Mathoura Soldiers’ Memorial Gardens
A town salutes its fighters.
Mathoura residents, filled with patriotic fervour, built this park after World War 1 to honour fallen soldiers from the Murray Shire.
Troops who survived were welcomed home with a formal dinner and presented with gold watches. The families of those who died were given large commemorative plaques. But the town wanted a public memorial and decided on a park.
The Soldiers’ Memorial Gardens were established by the Mathoura branch of the returned Soldiers, Sailors and Airmen’s Imperial League of Australia. These gardens, monument and rotunda were funded entirely by the local community – the land donated by Mr Gus Reinkowsky – but they were later handed over to the Murray Shire which continues to maintain then today.
There were no big government grants back then and for a small community it was a truly monumental effort. Raising the funds took most of the inter-war period, with the stone memorial finally unveiled in 1934. But it was several more years before funds were raised for the names of the fallen to be engraved.
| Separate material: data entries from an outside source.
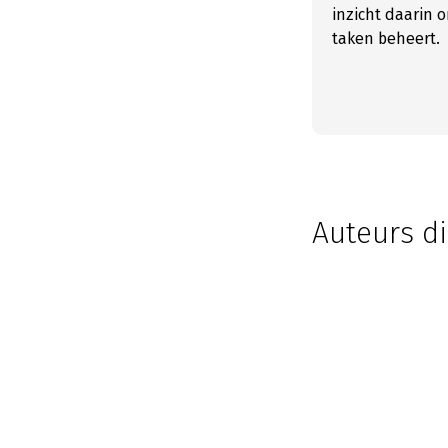
inzicht daarin 
taken beheert.
Auteurs di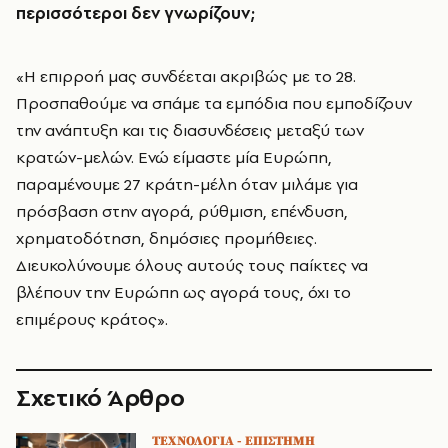
περισσότεροι δεν γνωρίζουν;
«Η επιρροή μας συνδέεται ακριβώς με το 28.
Προσπαθούμε να σπάμε τα εμπόδια που εμποδίζουν
την ανάπτυξη και τις διασυνδέσεις μεταξύ των
κρατών-μελών. Ενώ είμαστε μία Ευρώπη,
παραμένουμε 27 κράτη-μέλη όταν μιλάμε για
πρόσβαση στην αγορά, ρύθμιση, επένδυση,
χρηματοδότηση, δημόσιες προμήθειες.
Διευκολύνουμε όλους αυτούς τους παίκτες να
βλέπουν την Ευρώπη ως αγορά τους, όχι το
επιμέρους κράτος».
Σχετικό Άρθρο
ΤΕΧΝΟΛΟΓΙΑ - ΕΠΙΣΤΗΜΗ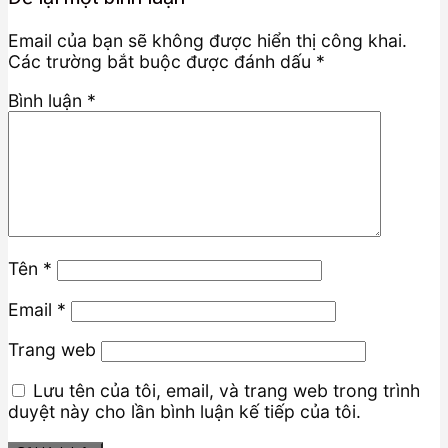
Email của bạn sẽ không được hiển thị công khai.
Các trường bắt buộc được đánh dấu
*
Bình luận
*
Tên
*
Email
*
Trang web
Lưu tên của tôi, email, và trang web trong trình
duyệt này cho lần bình luận kế tiếp của tôi.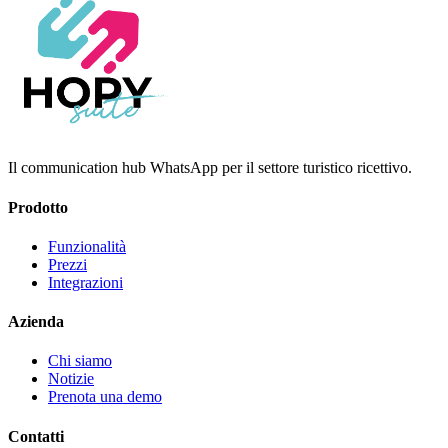
Il communication hub WhatsApp per il settore turistico ricettivo.
Prodotto
Funzionalità
Prezzi
Integrazioni
Azienda
Chi siamo
Notizie
Prenota una demo
Contatti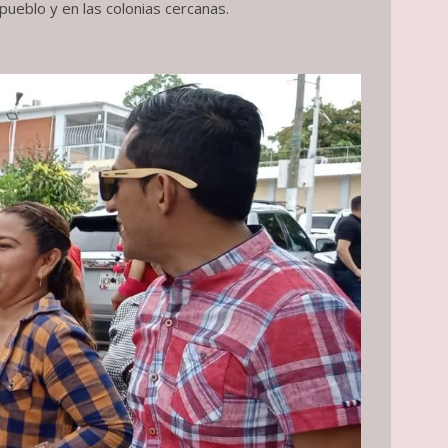
pueblo y en las colonias cercanas.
By then it was almost time to add names from World War 2.
During one period of austerity the garden’s curator was given approval to sell cut flowers, the proceeds being used to buy more flower seeds and other gardening needs.
Some years ago the time-ravaged rotunda faced demolition until it was recalled that the structure itself was another memorial to the fallen, at which point it was restored by the Murray Shire.